Exercise instructions:
Please report how many lines of the following entries hold the word "their", giving the number alone.

Supplied records:
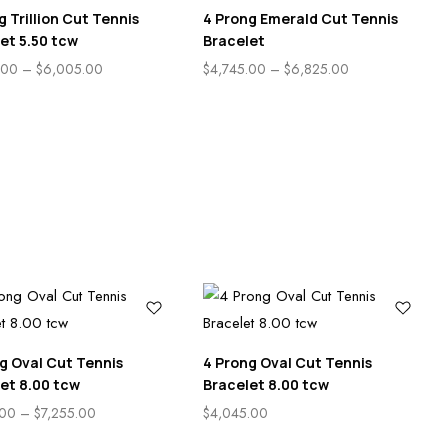
g Trillion Cut Tennis
4 Prong Emerald Cut Tennis
et 5.50 tcw
Bracelet
.00
–
$
6,005.00
$
4,745.00
–
$
6,825.00
g Oval Cut Tennis
4 Prong Oval Cut Tennis
et 8.00 tcw
Bracelet 8.00 tcw
.00
–
$
7,255.00
$
4,045.00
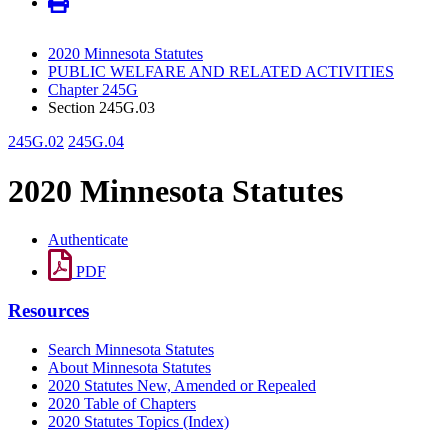
2020 Minnesota Statutes
PUBLIC WELFARE AND RELATED ACTIVITIES
Chapter 245G
Section 245G.03
245G.02
245G.04
2020 Minnesota Statutes
Authenticate
PDF
Resources
Search Minnesota Statutes
About Minnesota Statutes
2020 Statutes New, Amended or Repealed
2020 Table of Chapters
2020 Statutes Topics (Index)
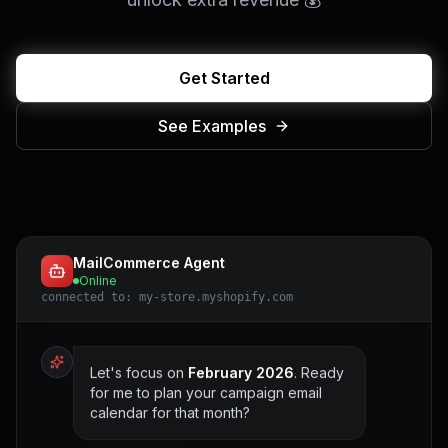
Get Started
See Examples
MailCommerce Agent
Online
connected to: my-store.myshopify.com
Let's focus on
February 2026
. Ready
for me to plan your campaign email
calendar for that month?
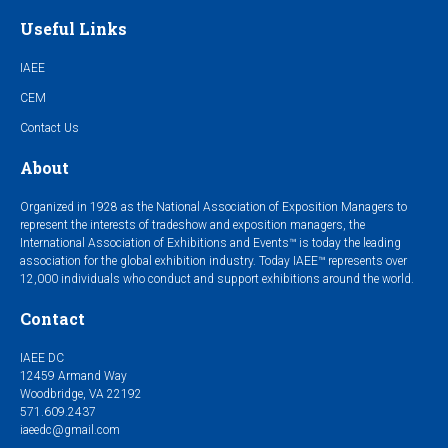
Useful Links
IAEE
CEM
Contact Us
About
Organized in 1928 as the National Association of Exposition Managers to
represent the interests of tradeshow and exposition managers, the
International Association of Exhibitions and Events™ is today the leading
association for the global exhibition industry. Today IAEE™ represents over
12,000 individuals who conduct and support exhibitions around the world.
Contact
IAEE DC
12459 Armand Way
Woodbridge, VA 22192
571.609.2437
iaeedc@gmail.com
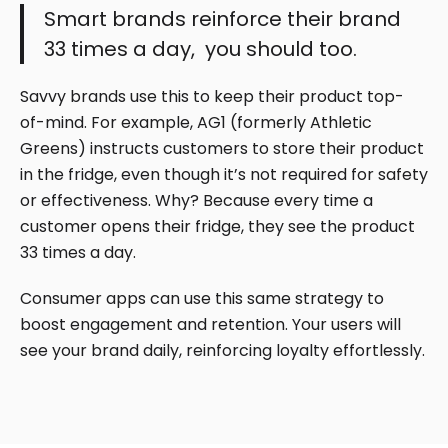
Smart brands reinforce their brand
33 times a day, you should too.
Savvy brands use this to keep their product top-
of-mind. For example, AG1 (formerly Athletic
Greens) instructs customers to store their product
in the fridge, even though it’s not required for safety
or effectiveness. Why? Because every time a
customer opens their fridge, they see the product
33 times a day.
Consumer apps can use this same strategy to
boost engagement and retention. Your users will
see your brand daily, reinforcing loyalty effortlessly.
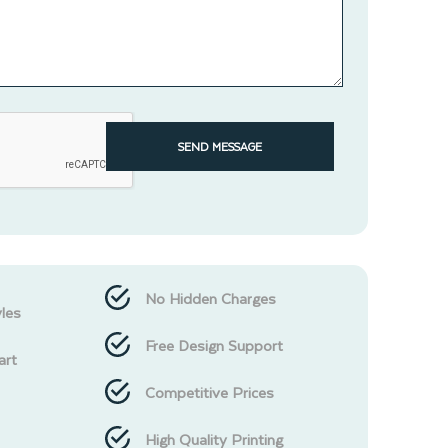
SEND MESSAGE
No Hidden Charges
les
Free Design Support
art
Competitive Prices
High Quality Printing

Reply:
4